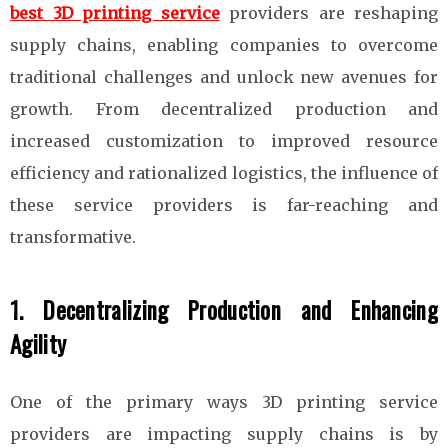
best 3D printing service
providers are reshaping
supply chains, enabling companies to overcome
traditional challenges and unlock new avenues for
growth. From decentralized production and
increased customization to improved resource
efficiency and rationalized logistics, the influence of
these service providers is far-reaching and
transformative.
1. Decentralizing Production and Enhancing
Agility
One of the primary ways 3D printing service
providers are impacting supply chains is by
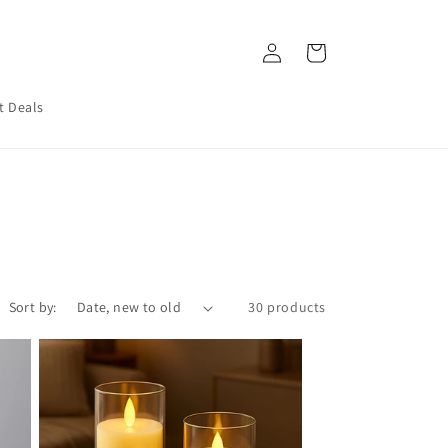
Log
Cart
in
t Deals
Sort by:
30 products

********************

• _DIRECTIONS FOR THIS TASK_: Across the records above, show each line containing the word "providers".

• _SOLUTION TO THIS TASK_:
providers are reshaping
these service providers is far-reaching and
providers are impacting supply chains is by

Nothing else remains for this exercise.